In my opinion it is a mix of experience and computing resources. The first comes from playing around with different combinations of datasets and models. Eventually, you just know what kind of regime work well. As for the second, it lets you try different hyper-parameters at the same time. If you have access to 4-8 GPUs, that is 4-8 experiments to try at once in parallel. You can also quickly see that some of those experiments are mush slower to converge than the others. In which case you can kill them and try something similar to the ones that work. Also, the most important hyper-parameter is the learning rate. Find the highest value that doesn't make the training diverge. That way your experiments will converge faster. You can also decay it towards the end to get a little accuracy boost (not always).

I could have said more. For one, I recommend regularizing with maxParamNorm. A max_out_norm around 2 is usually a good starting point, continuing with 1, 10, and only try -1 when out of ideas. Second, you can vary the epoch sizes to better divide processing time between evaluation and training. It's often best to keep the evaluation sets small when you can (like less than 10% of all data). Also, the more training data, the better.

But these are all arbitrary guidelines. No one can tell you how to hyper-optimize. You need to try optimizing a dataset for yourself to find your own methodology and tricks. The dp GitHub repository also provides a wiki that can be used to share hyper-parameter configurations as well as corresponding performance metrics and observations.

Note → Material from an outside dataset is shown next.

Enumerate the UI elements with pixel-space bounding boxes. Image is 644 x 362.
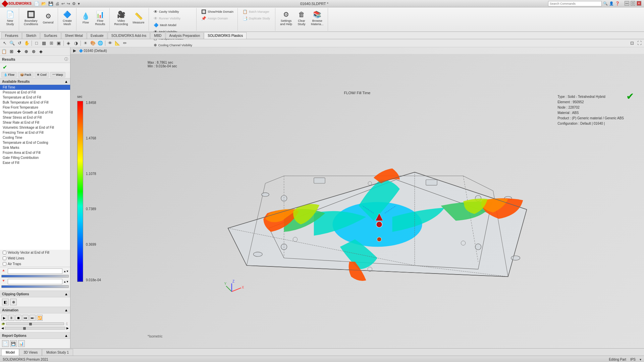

Finally, it is easier to hyper-optimize as a team than alone. Everyone has a piece of the puzzle. For example, not too long ago I was reminded the importance of a good spreadsheet for keeping track of what experiments were tried. This guy would have a column for each hyper-parameter in the cmd-line arguments, columns for error/accuracy and observations, and a row for each experiment. For me, I was too lazy to make this nice spreadsheet on my own, I just used paper and pen... But then I noticed how easy it was for him to find the best hyper-parameter configurations. Anyway, the point is, I learned from this guy who had this part of the puzzle all figured out. So keep your eyes peeled for such lessons in the art of hyper-optimization.